Rhoden relatives gathered outside after the hearing, consoling one another. One woman glared at Wagner from her car as Wagner exited the courthouse.

"I see a woman with no sympathy, no remorse," she said, commenting on the sentence. "She's getting 30 years more than what our family gets."

By not entering the plea, Wagner could have faced more than 110 years in prison and a fine of $165,000, Pike County Common Pleas Judge Randy Deering told her.

Among the more serious charges she pleaded to Friday: complicity to commit aggravated murder, aggravated burglary and engaging in a pattern of corrupt activity, each first-degree felonies punishable by up to 11 years in prison and a $20,000 fine.

Deering read details including how Wagner obtained ammunition and gun silencers, forged child custody documents, broke into computer accounts of the victims, broke into their homes and moved bodies once they had been shot by either her husband or sons.
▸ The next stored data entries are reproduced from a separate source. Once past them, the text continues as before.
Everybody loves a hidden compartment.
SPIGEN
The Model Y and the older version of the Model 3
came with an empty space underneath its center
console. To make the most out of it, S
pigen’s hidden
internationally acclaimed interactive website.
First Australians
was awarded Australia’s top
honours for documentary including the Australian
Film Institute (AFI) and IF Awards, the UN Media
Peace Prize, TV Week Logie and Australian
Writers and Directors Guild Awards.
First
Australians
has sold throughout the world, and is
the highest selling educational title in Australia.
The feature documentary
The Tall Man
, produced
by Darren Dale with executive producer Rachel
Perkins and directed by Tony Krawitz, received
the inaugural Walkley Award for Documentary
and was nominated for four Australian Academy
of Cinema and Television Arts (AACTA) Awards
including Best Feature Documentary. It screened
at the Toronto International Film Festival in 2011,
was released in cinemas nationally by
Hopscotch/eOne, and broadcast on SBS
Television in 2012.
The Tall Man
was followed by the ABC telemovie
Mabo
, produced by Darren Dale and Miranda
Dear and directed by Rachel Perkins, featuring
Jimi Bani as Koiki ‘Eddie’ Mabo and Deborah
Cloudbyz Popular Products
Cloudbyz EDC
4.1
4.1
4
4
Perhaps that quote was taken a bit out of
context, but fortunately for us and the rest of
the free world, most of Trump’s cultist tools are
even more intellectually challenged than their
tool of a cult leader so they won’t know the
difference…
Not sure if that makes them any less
Her son Edward "Jake" Wagner previously changed his plea to guilty on April 22, five years to the day of the execution-style slayings. He admitted to killing five members of the Rhoden family in Pike County and pleaded guilty to eight counts of aggravated murder. In exchange, prosecutors have dropped the possibility of a death penalty against the 28-year-old who implicated others in his family.
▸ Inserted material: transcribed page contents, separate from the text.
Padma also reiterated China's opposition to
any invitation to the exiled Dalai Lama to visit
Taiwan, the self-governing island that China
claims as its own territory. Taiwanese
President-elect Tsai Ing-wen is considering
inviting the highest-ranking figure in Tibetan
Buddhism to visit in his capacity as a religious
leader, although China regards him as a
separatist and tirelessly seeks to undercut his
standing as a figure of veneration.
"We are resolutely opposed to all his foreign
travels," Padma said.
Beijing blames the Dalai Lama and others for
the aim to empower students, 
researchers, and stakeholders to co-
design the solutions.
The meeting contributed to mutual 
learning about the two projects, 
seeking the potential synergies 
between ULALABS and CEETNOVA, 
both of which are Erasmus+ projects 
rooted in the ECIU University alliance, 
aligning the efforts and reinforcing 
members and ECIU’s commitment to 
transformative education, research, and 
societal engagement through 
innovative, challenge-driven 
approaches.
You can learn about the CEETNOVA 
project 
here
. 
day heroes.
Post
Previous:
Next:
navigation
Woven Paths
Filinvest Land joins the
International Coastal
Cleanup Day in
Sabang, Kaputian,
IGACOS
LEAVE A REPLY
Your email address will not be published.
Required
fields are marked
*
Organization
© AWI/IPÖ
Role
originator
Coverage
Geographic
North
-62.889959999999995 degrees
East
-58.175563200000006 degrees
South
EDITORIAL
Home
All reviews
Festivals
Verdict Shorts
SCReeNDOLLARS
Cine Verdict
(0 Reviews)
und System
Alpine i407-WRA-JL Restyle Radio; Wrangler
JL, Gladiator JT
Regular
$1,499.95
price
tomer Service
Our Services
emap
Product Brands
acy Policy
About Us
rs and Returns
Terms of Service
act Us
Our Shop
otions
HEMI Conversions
By agreeing to cooperate with prosecutors in the cases, two other Wagner family members, also charged in the murders, face similar court appearances as early as next week.

In 2016, eight members of the Rhoden family were shot to death in four homes in three locations in rural Pike County. A frantic family member called with a report of the first slaying at 7:49 a.m. on April 22, 2016, and alerted authorities.

Killed were Dana Manley Rhoden, 37; her ex-husband, Christopher Rhoden Sr., 40; their sons, Christopher Rhoden Jr., 16, and Clarence "Frankie" Rhoden, 20; their daughter, Hanna Rhoden, 19, the mother of Jake Wagner's daughter; Frankie's fiancée, Hannah Gilley, 20; Kenneth Rhoden, 44, a brother to Chris Sr.; and Gary Rhoden, 38, a cousin to Kenneth and Chris Sr.

Jake Wagner, along with George "Billy" Wagner III; his wife, Angela Wagner; and their other grown son, George Wagner IV, were arrested in 2018. The family, described as clannish, had moved to Alaska after the killings, but had returned to this part of the country and all were from the nearby Scioto County village of South Webster.

All four Wagners were charged with eight counts of aggravated murder. Other charges included aggravated burglary, tampering with evidence, engaging in a pattern of corrupt activity, unauthorized use of property, interception of communications, conspiracy and unlawful possession of a dangerous ordnance.

All were taken into custody in coordinated arrests on Nov. 13, 2018.

Investigators have said the killings were an elaborate and long-planned execution plot to get rid of anyone who might stand in the way of custody and control of Jake Wagner’s child.

All originally pleaded not guilty. Jake Wagner's plea agreement took the death penalty off the table for the rest of his family as well if they are convicted.